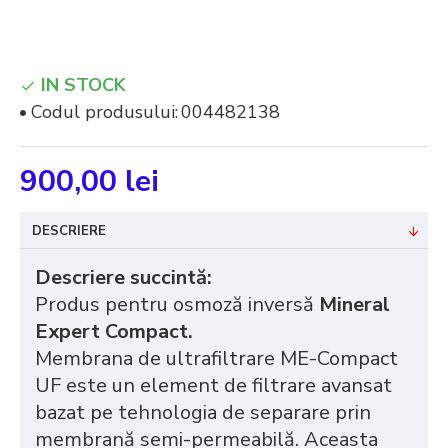
IN STOCK
Codul produsului:
004482138
900,00 lei
DESCRIERE
Descriere succintă:
Produs pentru osmoză inversă
Mineral
Expert Compact.
Membrana de ultrafiltrare ME-Compact
UF este un element de filtrare avansat
bazat pe tehnologia de separare prin
membrană semi-permeabilă. Aceasta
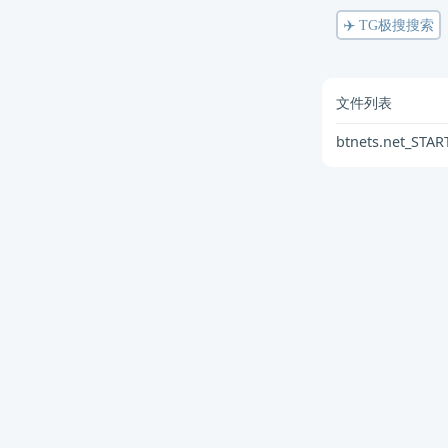
✈️ TG极搜搜索
文件列表
btnets.net_STA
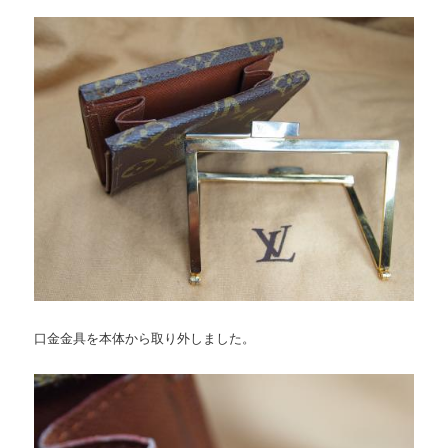
口金金具を本体から取り外しました。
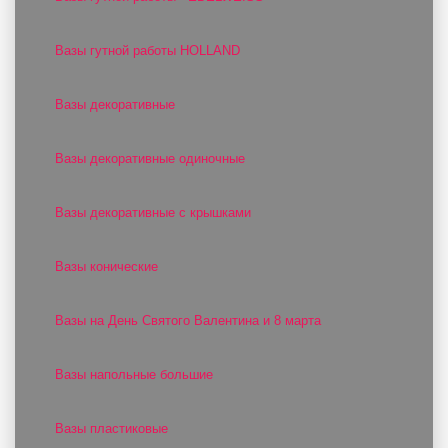
Вазы гутной работы HOLLAND
Вазы декоративные
Вазы декоративные одиночные
Вазы декоративные с крышками
Вазы конические
Вазы на День Святого Валентина и 8 марта
Вазы напольные большие
Вазы пластиковые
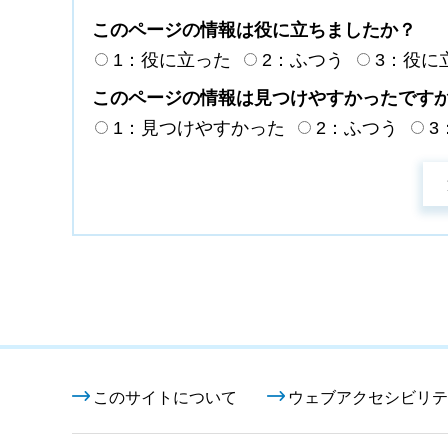
このページの情報は役に立ちましたか？
1：役に立った
2：ふつう
3：役に
このページの情報は見つけやすかったです
1：見つけやすかった
2：ふつう
3
このサイトについて
ウェブアクセシビリテ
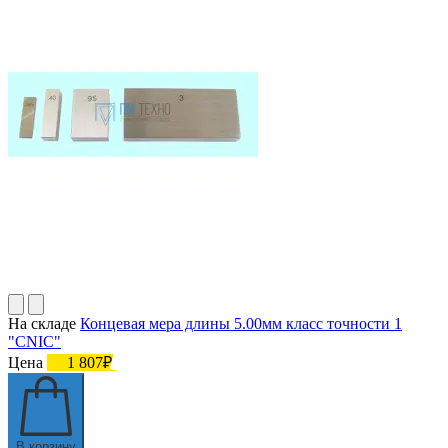
На складе
Концевая мера длины 5.00мм класс точности 1
"CNIC"
Цена
1 807₽
В корзину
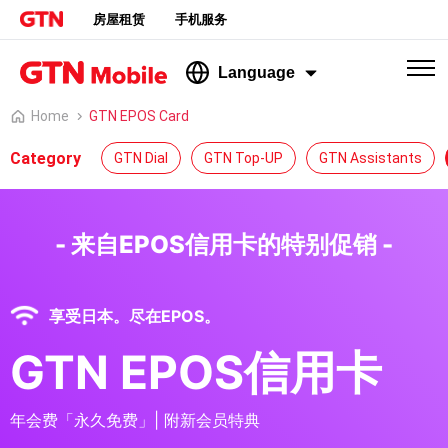
房屋租赁
手机服务
Language
Home
GTN EPOS Card
Category
GTN Dial
GTN Top-UP
GTN Assistants
- 来自EPOS信用卡的特别促销 -
享受日本。尽在EPOS。
GTN EPOS信用卡
年会费「永久免费」| 附新会员特典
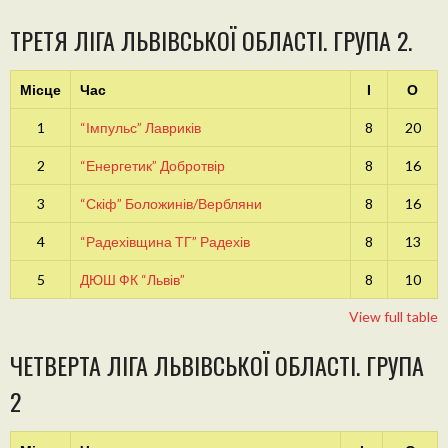
ТРЕТЯ ЛІГА ЛЬВІВСЬКОЇ ОБЛАСТІ. ГРУПА 2.
Місце
Час
І
О
1
“Імпульс” Лавриків
8
20
2
“Енергетик” Добротвір
8
16
3
“Скіф” Боложинів/Вербляни
8
16
4
“Радехівщина ТГ” Радехів
8
13
5
ДЮШ ФК “Львів”
8
10
View full table
ЧЕТВЕРТА ЛІГА ЛЬВІВСЬКОЇ ОБЛАСТІ. ГРУПА
2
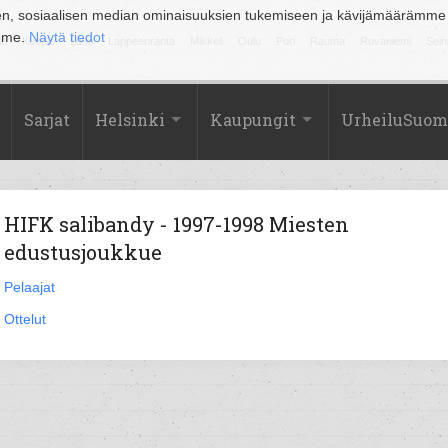
en, sosiaalisen median ominaisuuksien tukemiseen ja kävijämäärämme
amme.
Näytä tiedot
la
Kuopio
Lahti
Lappeenranta
Mikkeli
Oulu
Pori
Rauma
Rovaniemi
Sein
Sarjat
Helsinki
Kaupungit
UrheiluSuom
HIFK salibandy - 1997-1998 Miesten
edustusjoukkue
Pelaajat
Ottelut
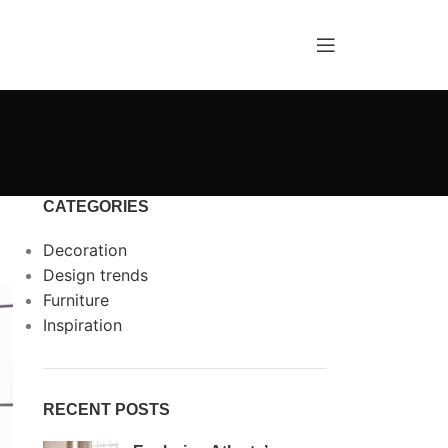
CATEGORIES
Decoration
Design trends
Furniture
Inspiration
RECENT POSTS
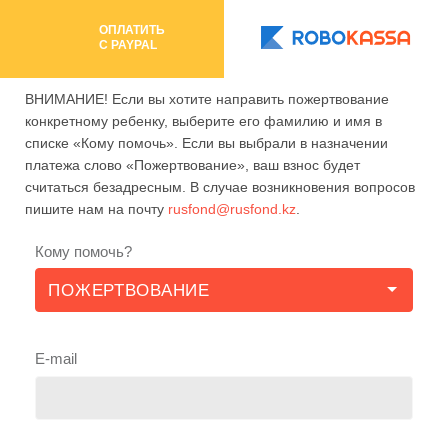
ОПЛАТИТЬ
C PAYPAL
ВНИМАНИЕ! Если вы хотите направить пожертвование
конкретному ребенку, выберите его фамилию и имя в
списке «Кому помочь». Если вы выбрали в назначении
платежа слово «Пожертвование», ваш взнос будет
считаться безадресным. В случае возникновения вопросов
пишите нам на почту
rusfond@rusfond.kz
.
Кому помочь?
E-mail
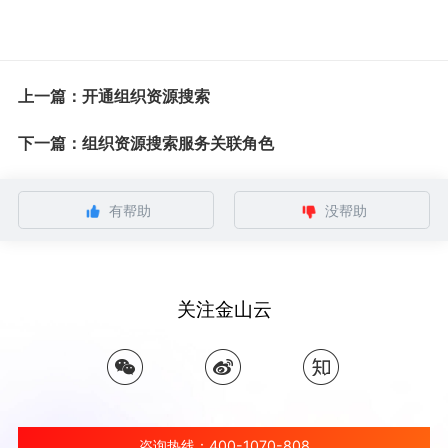
上一篇：开通组织资源搜索
下一篇：组织资源搜索服务关联角色
有帮助
没帮助
关注金山云
咨询热线：400-1070-808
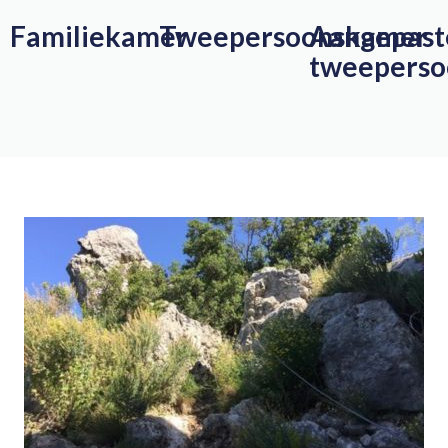
Familiekamer
Tweepersoonskamer
Aangepast
tweepers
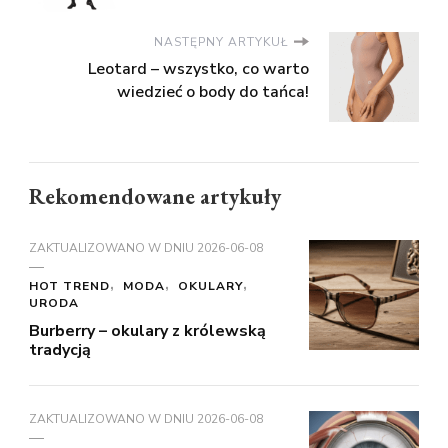
NASTĘPNY ARTYKUŁ
Leotard – wszystko, co warto
wiedzieć o body do tańca!
Rekomendowane artykuły
ZAKTUALIZOWANO W DNIU
2026-06-08
HOT TREND
MODA
OKULARY
URODA
Burberry – okulary z królewską
tradycją
ZAKTUALIZOWANO W DNIU
2026-06-08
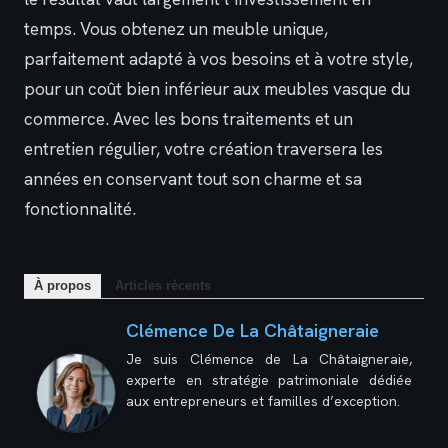
temps. Vous obtenez un meuble unique,
parfaitement adapté à vos besoins et à votre style,
pour un coût bien inférieur aux meubles vasque du
commerce. Avec les bons traitements et un
entretien régulier, votre création traversera les
années en conservant tout son charme et sa
fonctionnalité.
À propos
Articles récents
Clémence De La Châtaigneraie
Je suis Clémence de La Châtaigneraie,
experte en stratégie patrimoniale dédiée
aux entrepreneurs et familles d’exception.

> **Task statement**
Only one part of the material above is wanted: the lines from the one with "btnets.net_STA" up to and including the one with "Inspiration". Please copy them exactly, pictures left out.

> **Finished task**
btnets.net_STA
口金金具を本体から取り外しました。
Вазы гутной работы HOLLAND
Вазы декоративные
Вазы декоративные одиночные
Вазы декоративные с крышками
Вазы конические
Вазы на День Святого Валентина и 8 марта
Вазы напольные большие
Вазы пластиковые
このページの情報は役に立ちましたか？
1：役に立った
2：ふつう
3：役に
このページの情報は見つけやすかったです
1：見つけやすかった
2：ふつう
3
このサイトについて
ウェブアクセシビリテ
На складе
Концевая мера длины 5.00мм класс точности 1
"CNIC"
Цена
1 807₽
В корзину
房屋租赁
手机服务
Language
Home
GTN EPOS Card
Category
GTN Dial
GTN Top-UP
GTN Assistants
- 来自EPOS信用卡的特别促销 -
享受日本。尽在EPOS。
GTN EPOS信用卡
年会费「永久免费」| 附新会员特典
ТРЕТЯ ЛІГА ЛЬВІВСЬКОЇ ОБЛАСТІ. ГРУПА 2.
Місце
Час
І
О
1
“Імпульс” Лавриків
8
20
2
“Енергетик” Добротвір
8
16
3
“Скіф” Боложинів/Вербляни
8
16
4
“Радехівщина ТГ” Радехів
8
13
5
ДЮШ ФК “Львів”
8
10
View full table
ЧЕТВЕРТА ЛІГА ЛЬВІВСЬКОЇ ОБЛАСТІ. ГРУПА
2
en, sosiaalisen median ominaisuuksien tukemiseen ja kävijämäärämme
amme.
Näytä tiedot
la
Kuopio
Lahti
Lappeenranta
Mikkeli
Oulu
Pori
Rauma
Rovaniemi
Sein
Sarjat
Helsinki
Kaupungit
UrheiluSuom
HIFK salibandy - 1997-1998 Miesten
edustusjoukkue
Pelaajat
Ottelut
CATEGORIES
Decoration
Design trends
Furniture
Inspiration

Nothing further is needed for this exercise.